Within the Law is a 1916 Australian silent film based a play of the same name by Bayard Veiller. The leading role was played by American stage star Muriel Starr, reprising her stage performance. It is considered a lost film.

==Plot==
Shopgirl Mary Turner (Muriel Starr) is wrongly accused of theft due to her employer, powerful businessman Edward Guilder, and is sent to prison. On her release she joins forces with another woman and executes a series of scams by securing money from wealthy men with breach of promise suits. She targets Dick Guilder, her enemy's son, but finds herself falling in love with him. Dick is framed for an underworld killing but this is solved. Mary is cleared of her original crime and realises she loves Dick.

==Cast==
- Muriel Starr as Mary Turner

==Development==
The film is based on a popular play which was later filmed in 1917, 1923, 1930 and 1939.
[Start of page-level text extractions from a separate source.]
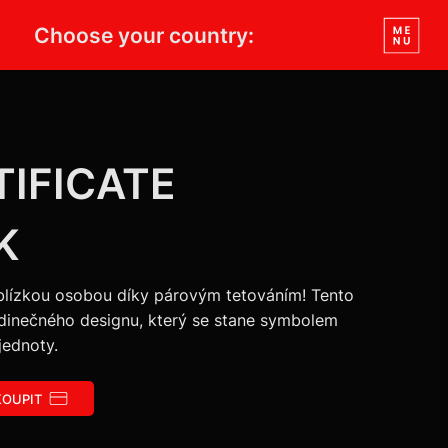
Choose your country:
TIFICATE
K
 blízkou osobou díky párovým tetováním! Tento
dinečného designu, který se stane symbolem
 jednoty.
OUPIT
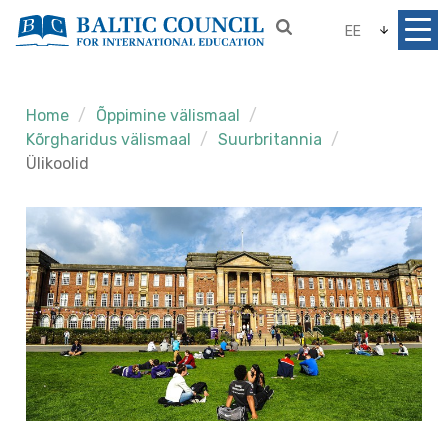
EE
Home
Õppimine välismaal
Kõrgharidus välismaal
Suurbritannia
Ülikoolid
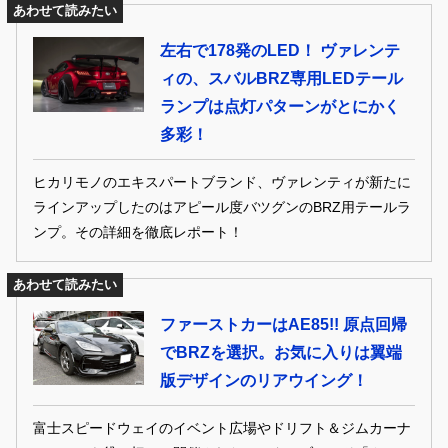
あわせて読みたい
左右で178発のLED！ ヴァレンテ
ィの、スバルBRZ専用LEDテール
ランプは点灯パターンがとにかく
多彩！
ヒカリモノのエキスパートブランド、ヴァレンティが新たに
ラインアップしたのはアピール度バツグンのBRZ用テールラ
ンプ。その詳細を徹底レポート！
あわせて読みたい
ファーストカーはAE85!! 原点回帰
でBRZを選択。お気に入りは翼端
版デザインのリアウイング！
富士スピードウェイのイベント広場やドリフト＆ジムカーナ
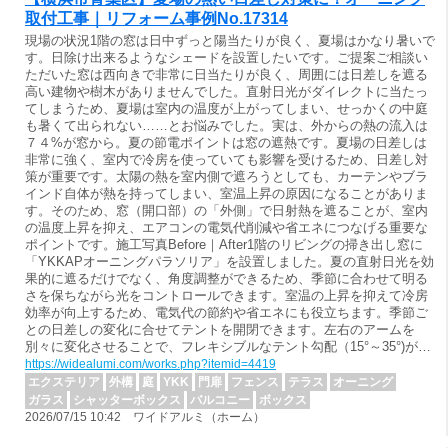
取付工事｜リフォーム事例No.17314
現場の状況1階の窓は日中ずっと陽当たりが良く、夏場はかなり暑いで
す。日除け出来るようなシェードを設置したいです。ご提案ご相談い
ただいた窓は西向きで非常に日当たりが良く、周囲には日差しを遮る
高い建物や樹木がありませんでした。直射日光がダイレクトに当たっ
てしまうため、夏場は室内の温度が上がってしまい、せっかくの中庭
も暑くて出られない……とお悩みでした。実は、外からの熱の流入は
７４%が窓から。夏の節電ポイントは窓の遮熱です。夏場の日差しは
非常に強く、室内で冷房を使っていても影響を受けるため、日差し対
策が重要です。太陽の熱を室内側で遮ろうとしても、カーテンやブラ
インド自体が熱を持ってしまい、室温上昇の原因になることがありま
す。そのため、窓（開口部）の「外側」で日射熱を遮ることが、室内
の温度上昇を抑え、エアコンの電気代削減や省エネにつなげる重要な
ポイントです。施工写真Before｜After1階のリビングの掃き出し窓に
「YKKAPオーニングパラソリア」を設置しました。夏の直射日光を効
果的に遮るだけでなく、角度調整ができるため、季節に合わせて明る
さを保ちながら光をコントロールできます。室温の上昇を抑えて冷房
効率が向上するため、電気代の節約や省エネにも役立ちます。季節ご
との日差しの変化に合せてテントを開閉できます。左右のアームを
別々に変化させることで、フレキシブルなテント勾配（15°～35°)が…
https://widealumi.com/works.php?itemid=4419
エクステリア
外構
庭
YKK
門扉
フェンス
テラス
オーニング
ガラス
シャッターボックス
バルコニー
ボックス
2026/07/15 10:42 ワイドアルミ（ホーム）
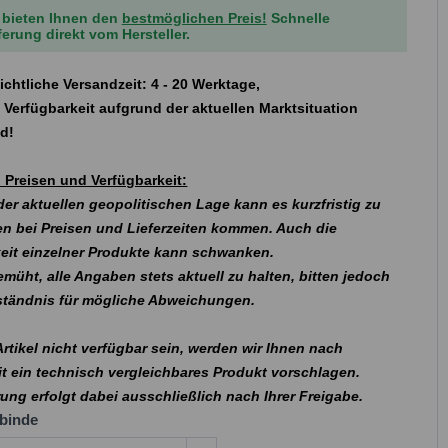
 bieten Ihnen den
bestmöglichen Preis!
Schnelle
ferung direkt vom Hersteller.
ichtliche Versandzeit: 4 - 20 Werktage,
 Verfügbarkeit aufgrund der aktuellen Marktsituation
nd!
 Preisen und Verfügbarkeit:
er aktuellen geopolitischen Lage kann es kurzfristig zu
n bei Preisen und Lieferzeiten kommen. Auch die
eit einzelner Produkte kann schwanken.
emüht, alle Angaben stets aktuell zu halten, bitten jedoch
rständnis für mögliche Abweichungen.
 Artikel nicht verfügbar sein, werden wir Ihnen nach
t ein technisch vergleichbares Produkt vorschlagen.
rung erfolgt dabei ausschließlich nach Ihrer Freigabe.
binde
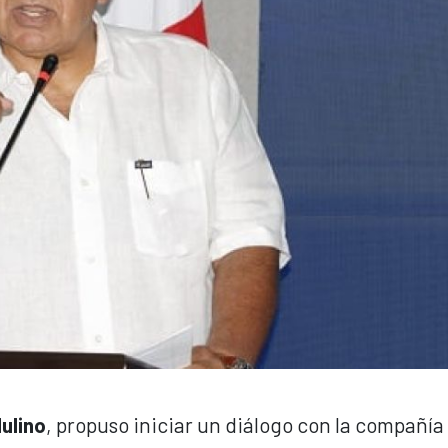
ulino
, propuso iniciar un diálogo con la compañí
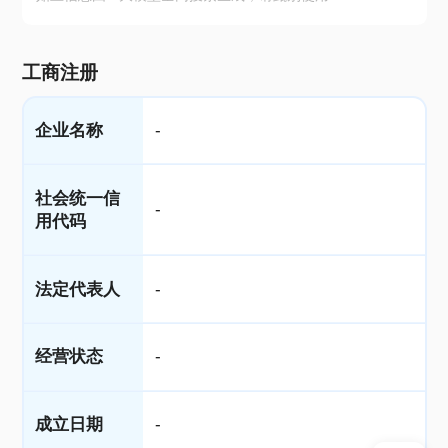
工商注册
企业名称
-
社会统一信
-
用代码
法定代表人
-
经营状态
-
成立日期
-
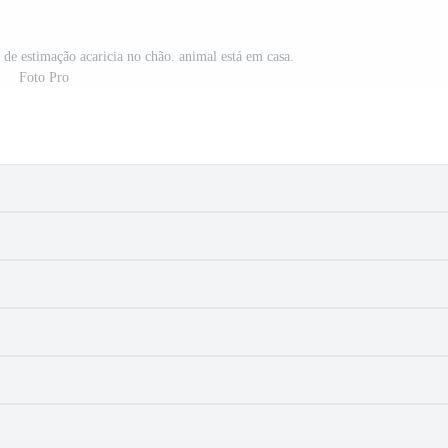
 de estimação acaricia no chão. animal está em casa.
Foto Pro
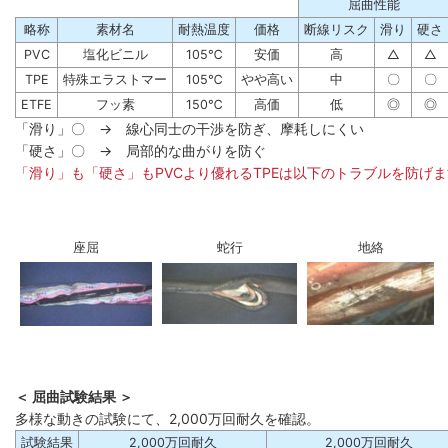
屈曲性能
略称
素材名
耐熱温度
価格
断線リスク
滑り
硬さ
PVC
塩化ビニル
105℃
安価
高
△
△
TPE
特殊エラストマー
105℃
やや高い
中
〇
〇
ETFE
フッ素
150℃
高価
低
◎
◎
「滑り」〇 → 線心同士の干渉を防ぎ、摩耗しにくい
「硬さ」〇 → 局部的な曲がりを防ぐ
「滑り」も「硬さ」もPVCより優れるTPEは以下のトラブルを防げ
座屈
蛇行
地絡
＜ 屈曲試験結果 ＞
多様な動きの試験にて、2,000万回耐久を確認。
試験結果
2,000万回耐久
2,000万回耐久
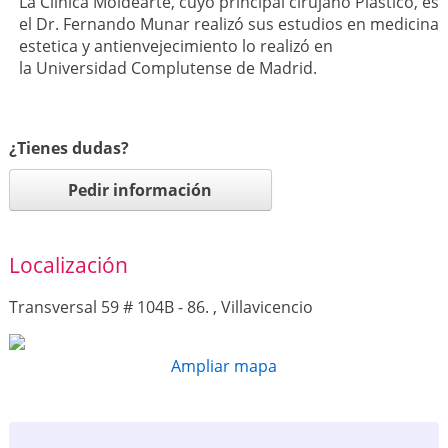
La Clínica Moldearte, cuyo principal cirujano Plástico, es
el Dr. Fernando Munar realizó sus estudios en medicina
estetica y antienvejecimiento lo realizó en
la Universidad Complutense de Madrid.
¿Tienes dudas?
Pedir información
Localización
Transversal 59 # 104B - 86. , Villavicencio
Ampliar mapa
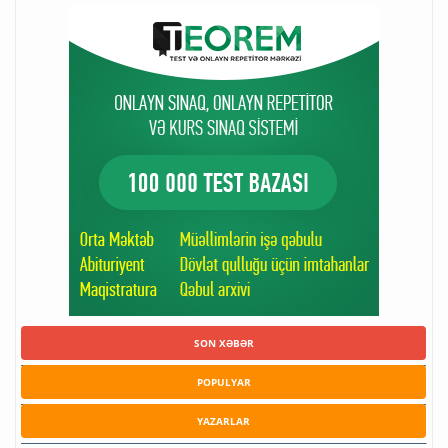
SON XƏBƏR
POPULYAR
YAZARLAR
Muriel Starr came to Australia in 1913 to perform in the play for J. C. Williamson Ltd, and was a great success with the local public, running for over three months in Melbourne and sixteen weeks in Sydney.

It was the fourth film shot at J. C. Williamson Studios, though the second released.

==Production==
The film version was shot primary on the stage of the Theatre Royal in Melbourne. W.J. Lincoln worked on the script and assisted Monte Luke with direction. Filming was completed by September 1915.

Muriel Starr would shoot the film in the morning while rehearsing another play, Under Cover, in the afternoon and acting in yet another play, The Law of the Land, that night.

While most of the film was shot in the studio, there was some location shooting including at Buckley and Nunn's store in Bourke Street.

There is no published cast list for the film but a short revival of the play was held at Theatre Royal in Melbourne six weeks after the film had been shot. It is likely that most of the cast members would have repeated their stage roles on screen.

A contemporary review said "With the exception of Sidney Stirling, Theodore Boase, and
Clarence Blakiston, this four reeler presents the original cast as on the stage."

===Cast of revival===
- Muriel Starr as Mary Turner
- Florence Heston as Agnes Lynch
- Gertrude Boswell as Helen Morris
- Sydney Stirling as Joe Garson
- Clarence Blakiston as Richard Gilder
- Lincoln Plumer as Police Inspector Burke
- Boyd Irinw as Detective Sergeant Cassidy
- George Bryant as Edward Gilder
- Harry Sweeney as The Stool Pigeon
- Dorothy Davies as Gilder's Private Secretary
- H. W. Varna as The Lawyer
- Horace Book as Gilder's Clerk

==Reception==
According to a review in Motion Picture News, "the picture suffers in comparison with the
speaking version, but nevertheless affords good entertainment. The photographer, W. J. Lincoln, has given the best effects possible. Monte Luke directed the filming
of the production."

The movie was not received well at the box office although it ran for a fortnight at the Paramount Theatre, Melbourne.

Film historian Ralph Marsden later wrote that "of for four stage adaptations filmed by the JCW Studio it seems likely that Within the Law was the best". It was also released before Get Rich Quick Wallingford and Officer 666, even though those two films were filmed earlier.

Muriel Starr continued to appear in revivals of the play throughout her career.

After the film was completed, it was announced Lincoln was writing another movie for Starr directed by Luke, but this does not appear to have been made.